“In a sense, we are absolutely the ghosts we are sensing,” Giulio Rognini, Ph.D., a senior scientist at EPFL’s Laboratory of Cognitive Neuroscience, says.
Rognini is part of a team of researchers at Switzerland’s Ecole Polytechnique Fédérale de Lausanne that might be best described as the real-life ghostbusters. The team is attempting to understand what makes our brains want to believe that apparitions are ghosts.
While he’s more than willing to admit that ghostly sensations are completely real, he’ll be the first to point out that they’re not actually caused by ghosts. In his work, he’s discovered that many such “encounters” are actually caused by a series of brain malfunctions, which trick us into attributing our movements and sensations to someone else.
Rognini’s particular line of research focuses on a particular type of ghost encounter referred to by scientists as the feeling of a presence. “Typically, people report the type of apparition that they see,” Rognini says. “Our kind of apparition is more the sensation that someone is nearby when no one is actually present.” These kinds of encounters are most often reported by people with neurological disorders, like epilepsy and stroke, but they’re also common in people who do extreme, exhausting sports, like long-distance cycling or mountain climbing. If ghosts aren’t real, then what’s triggering these experiences? Rognini and his colleagues — who specialize in investigating the body’s role in subjective experience and self-consciousness — have spent the last decade looking for the source.
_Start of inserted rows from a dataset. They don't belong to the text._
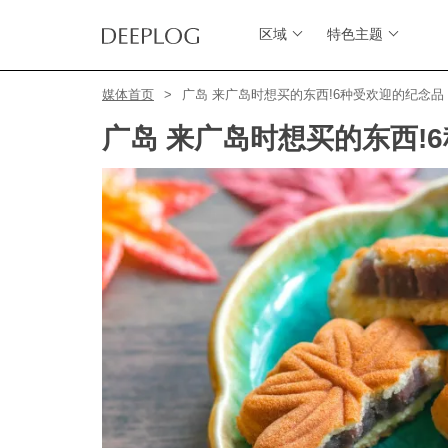
区域
特色主题
媒体首页
广岛 来广岛时想买的东西!6种受欢迎的纪念品
广岛 来广岛时想买的东西!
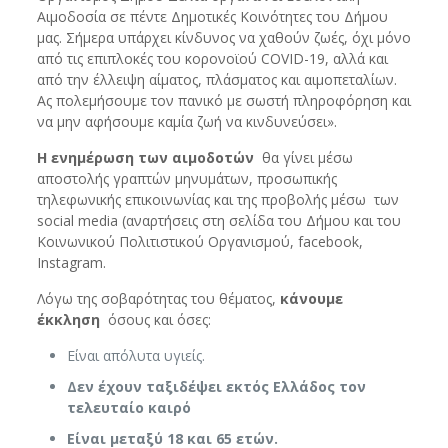
Αιμοδοσία σε πέντε Δημοτικές Κοινότητες του Δήμου
μας. Σήμερα υπάρχει κίνδυνος να χαθούν ζωές, όχι μόνο
από τις επιπλοκές του κορονοϊού COVID-19, αλλά και
από την έλλειψη αίματος, πλάσματος και αιμοπεταλίων.
Ας πολεμήσουμε τον πανικό με σωστή πληροφόρηση και
να μην αφήσουμε καμία ζωή να κινδυνεύσει».
H ενημέρωση των αιμοδοτών
θα γίνει μέσω
αποστολής γραπτών μηνυμάτων, προσωπικής
τηλεφωνικής επικοινωνίας και της προβολής μέσω των
social media (αναρτήσεις στη σελίδα του Δήμου και του
Κοινωνικού Πολιτιστικού Οργανισμού, facebook,
Instagram.
Λόγω της σοβαρότητας του θέματος,
κάνουμε
έκκληση
όσους και όσες:
Είναι απόλυτα υγιείς.
Δεν έχουν ταξιδέψει εκτός Ελλάδος τον
τελευταίο καιρό
Είναι μεταξύ 18 και 65 ετών.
In 2006, Olaf Blanke, Ph.D., Director of the Laboratory of Cognitive Neuroscience, was implanting electrodes into the brains of epilepsy patients to investigate the source of the disease. Unexpectedly, he discovered that zapping a specific area of the brain triggered a feeling of a presence in his patients. As he investigated further, he found that the movement of the presence always corresponded to what the patient was doing. If the patient was standing, the presence was standing. If the patient was sitting, the presence was felt as sitting. “There were correspondences between movement and posture between the patient and the presence, showing what we call the sensorimotor aspect of the phenomenon,” Rognini explains. “What was happening was that the patient was misattributing his own signals — his own posture — to the presence.”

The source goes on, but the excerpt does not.